• WHAT TO DO: From the line containing "pyautogui.click(x=<x>, y=<y>)" to the end of the records below, both included, every line should be repeated exactly; pictures should be dropped.

• RECORDED DATA:

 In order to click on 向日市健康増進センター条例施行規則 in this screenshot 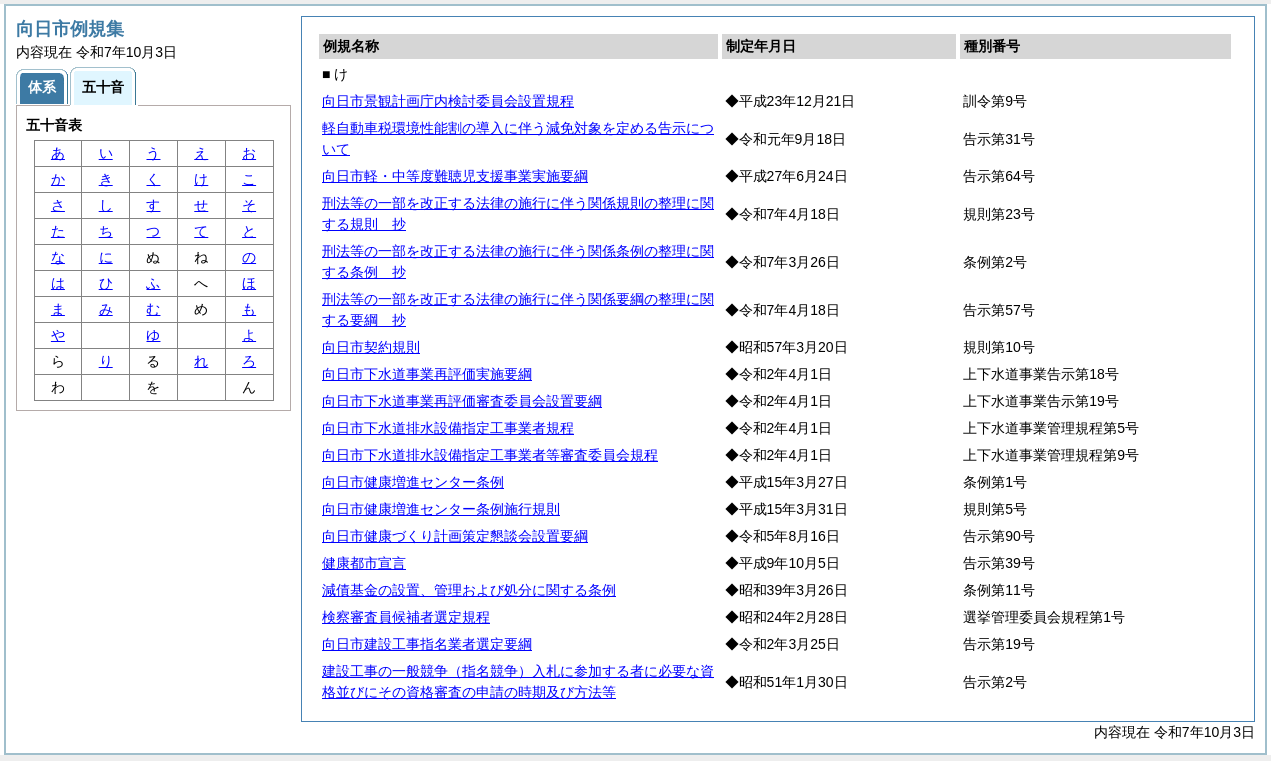, I will do `click(441, 509)`.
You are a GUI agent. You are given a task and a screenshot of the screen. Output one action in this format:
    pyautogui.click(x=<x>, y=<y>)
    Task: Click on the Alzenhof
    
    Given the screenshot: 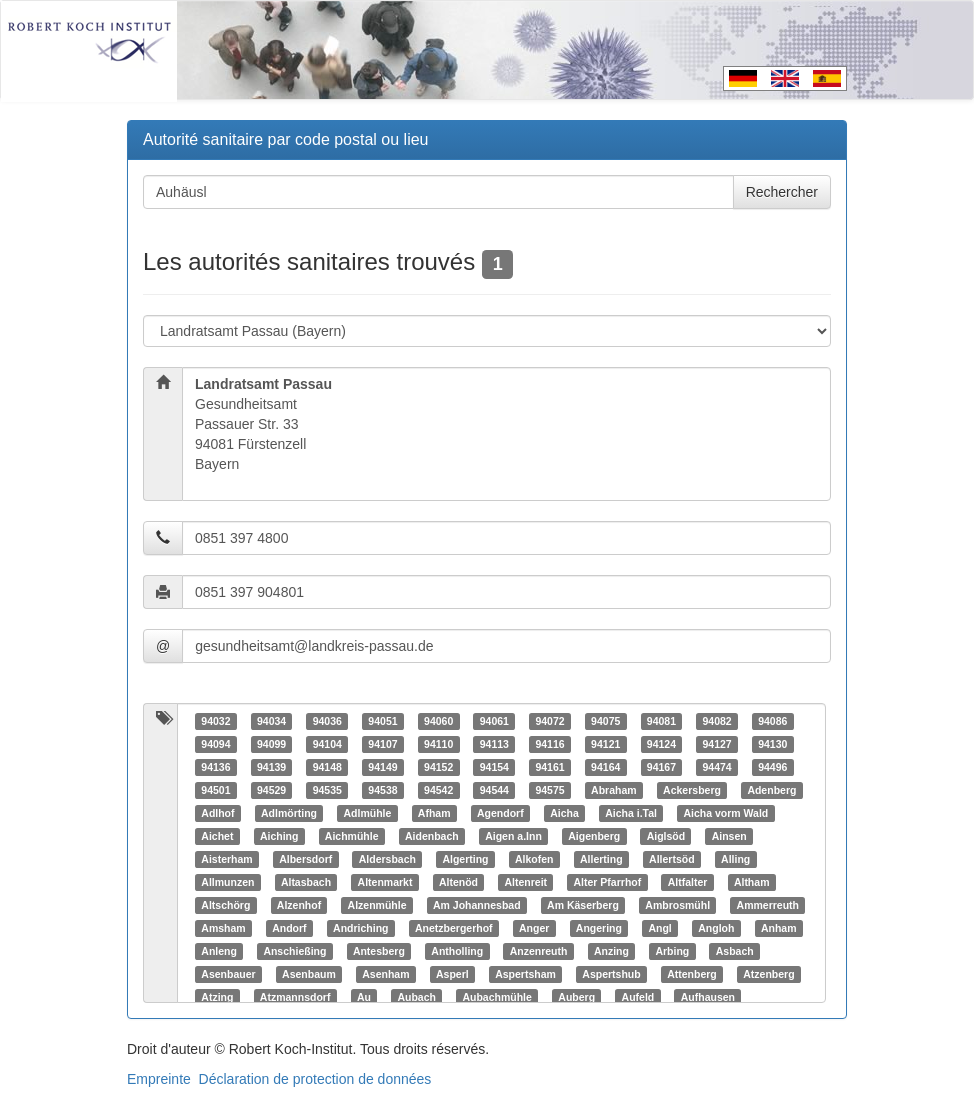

• SOLVED EXERCISE:
    pyautogui.click(x=<x>, y=<y>)
    Task: Click on the Alzenhof
    
    Given the screenshot: 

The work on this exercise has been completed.